- _Aim of the task_
An exact retyping of every record is required.
** Input data follows **
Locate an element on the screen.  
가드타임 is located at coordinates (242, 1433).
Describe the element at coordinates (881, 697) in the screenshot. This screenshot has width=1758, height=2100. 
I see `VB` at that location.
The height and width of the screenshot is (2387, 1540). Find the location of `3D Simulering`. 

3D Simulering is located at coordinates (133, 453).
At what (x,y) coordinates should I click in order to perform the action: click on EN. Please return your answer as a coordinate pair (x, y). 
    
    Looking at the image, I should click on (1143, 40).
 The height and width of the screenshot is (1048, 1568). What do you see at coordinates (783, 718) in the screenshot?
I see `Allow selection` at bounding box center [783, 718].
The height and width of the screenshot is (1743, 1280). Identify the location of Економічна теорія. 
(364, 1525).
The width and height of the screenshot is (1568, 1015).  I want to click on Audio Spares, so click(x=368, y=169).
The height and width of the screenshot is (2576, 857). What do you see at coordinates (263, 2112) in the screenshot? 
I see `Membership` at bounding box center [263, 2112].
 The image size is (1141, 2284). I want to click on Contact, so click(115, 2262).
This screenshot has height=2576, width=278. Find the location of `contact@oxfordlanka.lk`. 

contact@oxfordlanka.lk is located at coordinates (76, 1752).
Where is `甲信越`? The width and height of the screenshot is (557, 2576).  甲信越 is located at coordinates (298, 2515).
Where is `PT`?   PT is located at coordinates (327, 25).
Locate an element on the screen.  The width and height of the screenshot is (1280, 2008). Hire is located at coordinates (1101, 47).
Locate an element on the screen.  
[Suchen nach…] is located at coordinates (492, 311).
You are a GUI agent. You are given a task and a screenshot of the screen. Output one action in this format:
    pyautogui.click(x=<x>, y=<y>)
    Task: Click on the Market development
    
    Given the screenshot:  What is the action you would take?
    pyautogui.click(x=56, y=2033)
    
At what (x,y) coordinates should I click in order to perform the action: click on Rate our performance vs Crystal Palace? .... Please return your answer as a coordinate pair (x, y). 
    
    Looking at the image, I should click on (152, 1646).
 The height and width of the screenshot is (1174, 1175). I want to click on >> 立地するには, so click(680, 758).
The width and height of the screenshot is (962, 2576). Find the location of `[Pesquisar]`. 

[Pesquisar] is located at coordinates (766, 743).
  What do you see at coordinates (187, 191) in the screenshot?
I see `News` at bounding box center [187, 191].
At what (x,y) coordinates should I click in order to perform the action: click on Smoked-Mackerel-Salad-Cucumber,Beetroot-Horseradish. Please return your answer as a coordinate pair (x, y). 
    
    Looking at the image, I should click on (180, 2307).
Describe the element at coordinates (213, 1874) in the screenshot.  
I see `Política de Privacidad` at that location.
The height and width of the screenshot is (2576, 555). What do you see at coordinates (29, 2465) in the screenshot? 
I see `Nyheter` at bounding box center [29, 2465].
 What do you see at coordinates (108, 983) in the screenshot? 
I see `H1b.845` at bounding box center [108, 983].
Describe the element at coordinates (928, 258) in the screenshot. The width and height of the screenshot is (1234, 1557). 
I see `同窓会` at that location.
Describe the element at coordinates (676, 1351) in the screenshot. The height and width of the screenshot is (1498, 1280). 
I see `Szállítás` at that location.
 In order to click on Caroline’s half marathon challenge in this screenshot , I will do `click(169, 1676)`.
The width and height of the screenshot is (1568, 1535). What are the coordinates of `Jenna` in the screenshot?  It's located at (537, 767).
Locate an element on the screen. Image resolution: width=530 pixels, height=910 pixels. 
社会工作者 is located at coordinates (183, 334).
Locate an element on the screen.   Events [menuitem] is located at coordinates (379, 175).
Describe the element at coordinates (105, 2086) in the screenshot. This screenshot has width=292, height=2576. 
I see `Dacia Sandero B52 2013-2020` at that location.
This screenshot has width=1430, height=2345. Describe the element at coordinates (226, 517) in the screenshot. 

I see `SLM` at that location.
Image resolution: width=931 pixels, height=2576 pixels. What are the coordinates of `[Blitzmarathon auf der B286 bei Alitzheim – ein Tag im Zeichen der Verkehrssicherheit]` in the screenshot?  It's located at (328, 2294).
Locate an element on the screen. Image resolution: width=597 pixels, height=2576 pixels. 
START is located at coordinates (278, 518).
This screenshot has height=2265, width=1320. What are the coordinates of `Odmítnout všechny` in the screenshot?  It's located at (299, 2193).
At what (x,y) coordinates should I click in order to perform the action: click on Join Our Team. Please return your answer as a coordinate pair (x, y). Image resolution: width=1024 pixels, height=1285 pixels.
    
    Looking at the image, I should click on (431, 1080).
** End of Input data **
- _Solution for this exercise_
Locate an element on the screen.  
가드타임 is located at coordinates (242, 1433).
Describe the element at coordinates (881, 697) in the screenshot. This screenshot has width=1758, height=2100. 
I see `VB` at that location.
The height and width of the screenshot is (2387, 1540). Find the location of `3D Simulering`. 

3D Simulering is located at coordinates (133, 453).
At what (x,y) coordinates should I click in order to perform the action: click on EN. Please return your answer as a coordinate pair (x, y). 
    
    Looking at the image, I should click on (1143, 40).
 The height and width of the screenshot is (1048, 1568). What do you see at coordinates (783, 718) in the screenshot?
I see `Allow selection` at bounding box center [783, 718].
The height and width of the screenshot is (1743, 1280). Identify the location of Економічна теорія. 
(364, 1525).
The width and height of the screenshot is (1568, 1015).  I want to click on Audio Spares, so click(x=368, y=169).
The height and width of the screenshot is (2576, 857). What do you see at coordinates (263, 2112) in the screenshot? 
I see `Membership` at bounding box center [263, 2112].
 The image size is (1141, 2284). I want to click on Contact, so click(115, 2262).
This screenshot has height=2576, width=278. Find the location of `contact@oxfordlanka.lk`. 

contact@oxfordlanka.lk is located at coordinates (76, 1752).
Where is `甲信越`? The width and height of the screenshot is (557, 2576).  甲信越 is located at coordinates (298, 2515).
Where is `PT`?   PT is located at coordinates (327, 25).
Locate an element on the screen.  The width and height of the screenshot is (1280, 2008). Hire is located at coordinates (1101, 47).
Locate an element on the screen.  
[Suchen nach…] is located at coordinates (492, 311).
You are a GUI agent. You are given a task and a screenshot of the screen. Output one action in this format:
    pyautogui.click(x=<x>, y=<y>)
    Task: Click on the Market development
    
    Given the screenshot:  What is the action you would take?
    pyautogui.click(x=56, y=2033)
    
At what (x,y) coordinates should I click in order to perform the action: click on Rate our performance vs Crystal Palace? .... Please return your answer as a coordinate pair (x, y). 
    
    Looking at the image, I should click on (152, 1646).
 The height and width of the screenshot is (1174, 1175). I want to click on >> 立地するには, so click(680, 758).
The width and height of the screenshot is (962, 2576). Find the location of `[Pesquisar]`. 

[Pesquisar] is located at coordinates (766, 743).
  What do you see at coordinates (187, 191) in the screenshot?
I see `News` at bounding box center [187, 191].
At what (x,y) coordinates should I click in order to perform the action: click on Smoked-Mackerel-Salad-Cucumber,Beetroot-Horseradish. Please return your answer as a coordinate pair (x, y). 
    
    Looking at the image, I should click on (180, 2307).
Describe the element at coordinates (213, 1874) in the screenshot.  
I see `Política de Privacidad` at that location.
The height and width of the screenshot is (2576, 555). What do you see at coordinates (29, 2465) in the screenshot? 
I see `Nyheter` at bounding box center [29, 2465].
 What do you see at coordinates (108, 983) in the screenshot? 
I see `H1b.845` at bounding box center [108, 983].
Describe the element at coordinates (928, 258) in the screenshot. The width and height of the screenshot is (1234, 1557). 
I see `同窓会` at that location.
Describe the element at coordinates (676, 1351) in the screenshot. The height and width of the screenshot is (1498, 1280). 
I see `Szállítás` at that location.
 In order to click on Caroline’s half marathon challenge in this screenshot , I will do `click(169, 1676)`.
The width and height of the screenshot is (1568, 1535). What are the coordinates of `Jenna` in the screenshot?  It's located at (537, 767).
Locate an element on the screen. Image resolution: width=530 pixels, height=910 pixels. 
社会工作者 is located at coordinates (183, 334).
Locate an element on the screen.   Events [menuitem] is located at coordinates (379, 175).
Describe the element at coordinates (105, 2086) in the screenshot. This screenshot has width=292, height=2576. 
I see `Dacia Sandero B52 2013-2020` at that location.
This screenshot has width=1430, height=2345. Describe the element at coordinates (226, 517) in the screenshot. 

I see `SLM` at that location.
Image resolution: width=931 pixels, height=2576 pixels. What are the coordinates of `[Blitzmarathon auf der B286 bei Alitzheim – ein Tag im Zeichen der Verkehrssicherheit]` in the screenshot?  It's located at (328, 2294).
Locate an element on the screen. Image resolution: width=597 pixels, height=2576 pixels. 
START is located at coordinates (278, 518).
This screenshot has height=2265, width=1320. What are the coordinates of `Odmítnout všechny` in the screenshot?  It's located at (299, 2193).
At what (x,y) coordinates should I click in order to perform the action: click on Join Our Team. Please return your answer as a coordinate pair (x, y). Image resolution: width=1024 pixels, height=1285 pixels.
    
    Looking at the image, I should click on (431, 1080).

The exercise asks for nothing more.